-- Opening Marker --

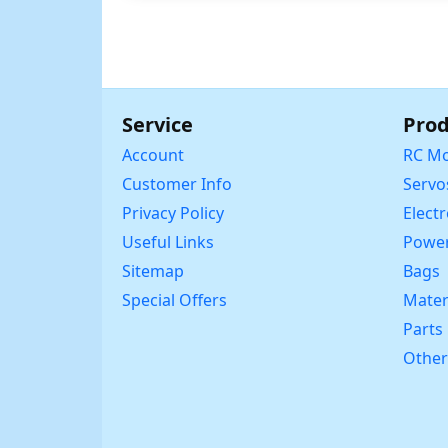
Service
Prod
Account
RC Mo
Customer Info
Servo
Privacy Policy
Elect
Useful Links
Power
Sitemap
Bags
Special Offers
Mater
Parts
Other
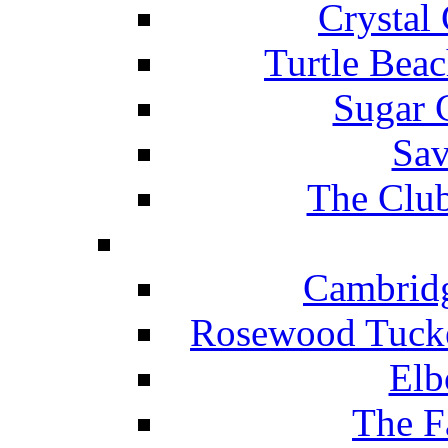
Crystal
Turtle Beac
Sugar 
Sav
The Club
Cambridg
Rosewood Tucke
Elb
The F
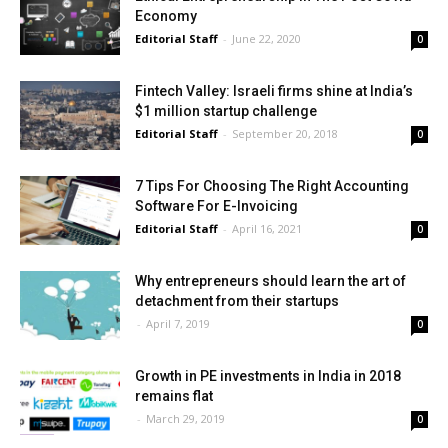
Economy
Editorial Staff
-
June 22, 2020
0
Fintech Valley: Israeli firms shine at India’s
$1 million startup challenge
Editorial Staff
-
September 20, 2018
0
7 Tips For Choosing The Right Accounting
Software For E-Invoicing
Editorial Staff
-
April 16, 2021
0
Why entrepreneurs should learn the art of
detachment from their startups
-
April 7, 2019
0
Growth in PE investments in India in 2018
remains flat
-
March 29, 2019
0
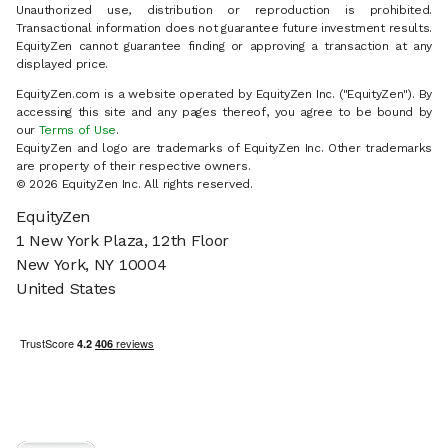
Unauthorized use, distribution or reproduction is prohibited.
Transactional information does not guarantee future investment results.
EquityZen cannot guarantee finding or approving a transaction at any
displayed price.
EquityZen.com is a website operated by EquityZen Inc. ("EquityZen"). By
accessing this site and any pages thereof, you agree to be bound by
our
Terms of Use
.
EquityZen and logo are trademarks of EquityZen Inc. Other trademarks
are property of their respective owners.
© 2026 EquityZen Inc. All rights reserved.
EquityZen
1 New York Plaza, 12th Floor
New York, NY 10004
United States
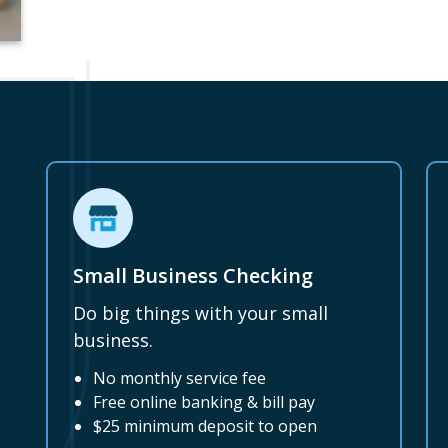
Small Business Checking
Do big things with your small
business.
No monthly service fee
Free online banking & bill pay
$25 minimum deposit to open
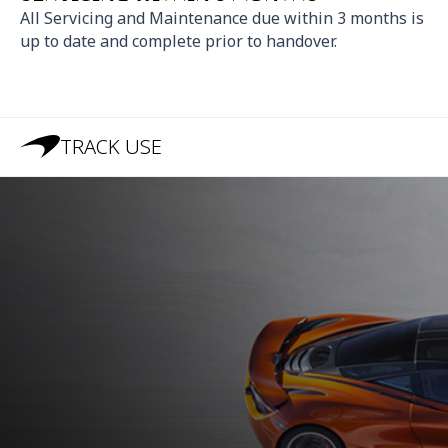
All Servicing and Maintenance due within 3 months is
up to date and complete prior to handover.
TRACK USE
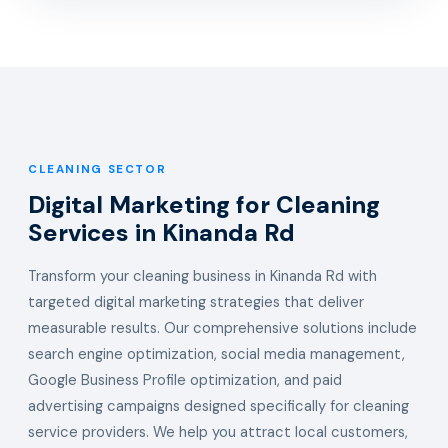
CLEANING SECTOR
Digital Marketing for Cleaning
Services in Kinanda Rd
Transform your cleaning business in Kinanda Rd with
targeted digital marketing strategies that deliver
measurable results. Our comprehensive solutions include
search engine optimization, social media management,
Google Business Profile optimization, and paid
advertising campaigns designed specifically for cleaning
service providers. We help you attract local customers,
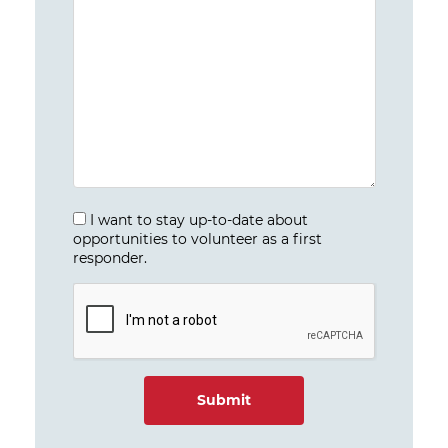
I want to stay up-to-date about
opportunities to volunteer as a first
responder.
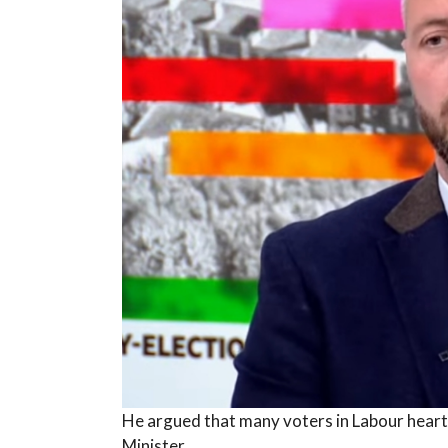
He argued that many voters in Labour heart
Minister.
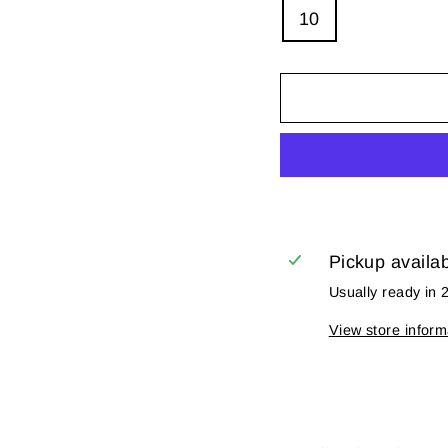
10
Pickup availa
Usually ready in 
View store inform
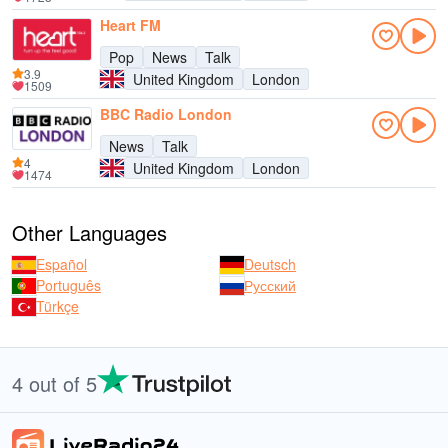
Heart FM
Pop
News
Talk
3.9
United Kingdom
London
1509
BBC Radio London
News
Talk
4
United Kingdom
London
1474
Other Languages
Español
Deutsch
Português
Русский
Türkçe
4 out of 5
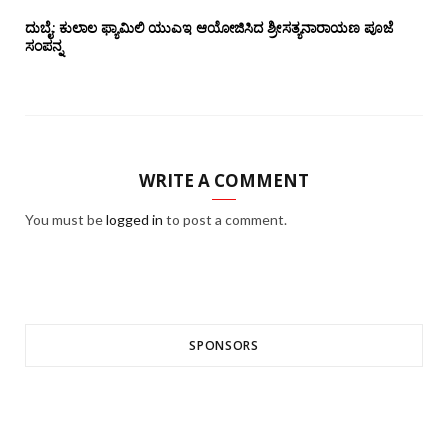
ದುಬೈ: ಕುಲಾಲ ಫ್ಯಾಮಿಲಿ ಯುಎಇ ಆಯೋಜಿಸಿದ ಶ್ರೀಸತ್ಯನಾರಾಯಣ ಪೂಜೆ‌‌
ಸಂಪನ್ನ
WRITE A COMMENT
You must be
logged in
to post a comment.
SPONSORS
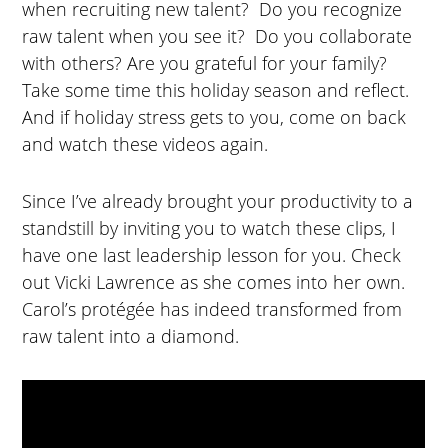
when recruiting new talent? Do you recognize
raw talent when you see it? Do you collaborate
with others? Are you grateful for your family?
Take some time this holiday season and reflect.
And if holiday stress gets to you, come on back
and watch these videos again.
Since I’ve already brought your productivity to a
standstill by inviting you to watch these clips, I
have one last leadership lesson for you. Check
out Vicki Lawrence as she comes into her own.
Carol’s protégée has indeed transformed from
raw talent into a diamond.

-- Closing Marker --

:: WHAT TO DO ::
Since the copy must hold no pictures, repeat everything else in the records exactly as written.

:: RESPONSE ::
Service
Prod
Account
RC Mo
Customer Info
Servo
Privacy Policy
Elect
Useful Links
Power
Sitemap
Bags
Special Offers
Mater
Parts
Other
Crystal
Turtle Beac
Sugar 
Sav
The Club
Cambridg
Rosewood Tucke
Elb
The F
Economy
Editorial Staff
-
June 22, 2020
0
Fintech Valley: Israeli firms shine at India’s
$1 million startup challenge
Editorial Staff
-
September 20, 2018
0
7 Tips For Choosing The Right Accounting
Software For E-Invoicing
Editorial Staff
-
April 16, 2021
0
Why entrepreneurs should learn the art of
detachment from their startups
-
April 7, 2019
0
Growth in PE investments in India in 2018
remains flat
-
March 29, 2019
0
Unauthorized use, distribution or reproduction is prohibited.
Transactional information does not guarantee future investment results.
EquityZen cannot guarantee finding or approving a transaction at any
displayed price.
EquityZen.com is a website operated by EquityZen Inc. ("EquityZen"). By
accessing this site and any pages thereof, you agree to be bound by
our
Terms of Use
.
EquityZen and logo are trademarks of EquityZen Inc. Other trademarks
are property of their respective owners.
© 2026 EquityZen Inc. All rights reserved.
EquityZen
1 New York Plaza, 12th Floor
New York, NY 10004
United States
Small Business Checking
Do big things with your small
business.
No monthly service fee
Free online banking & bill pay
$25 minimum deposit to open
All Servicing and Maintenance due within 3 months is
up to date and complete prior to handover.
TRACK USE
CLEANING SECTOR
Digital Marketing for Cleaning
Services in Kinanda Rd
Transform your cleaning business in Kinanda Rd with
targeted digital marketing strategies that deliver
measurable results. Our comprehensive solutions include
search engine optimization, social media management,
Google Business Profile optimization, and paid
advertising campaigns designed specifically for cleaning
service providers. We help you attract local customers,
I want to stay up-to-date about
opportunities to volunteer as a first
responder.
He argued that many voters in Labour heart
Minister.
10
Pickup availa
Usually ready in 
View store inform
Heart FM
Pop
News
Talk
3.9
United Kingdom
London
1509
BBC Radio London
News
Talk
4
United Kingdom
London
1474
Other Languages
Español
Deutsch
Português
Русский
Türkçe
4 out of 5
ದುಬೈ: ಕುಲಾಲ ಫ್ಯಾಮಿಲಿ ಯುಎಇ ಆಯೋಜಿಸಿದ ಶ್ರೀಸತ್ಯನಾರಾಯಣ ಪೂಜೆ‌‌
ಸಂಪನ್ನ
WRITE A COMMENT
You must be
logged in
to post a comment.
SPONSORS
when recruiting new talent? Do you recognize
raw talent when you see it? Do you collaborate
with others? Are you grateful for your family?
Take some time this holiday season and reflect.
And if holiday stress gets to you, come on back
and watch these videos again.
Since I’ve already brought your productivity to a
standstill by inviting you to watch these clips, I
have one last leadership lesson for you. Check
out Vicki Lawrence as she comes into her own.
Carol’s protégée has indeed transformed from
raw talent into a diamond.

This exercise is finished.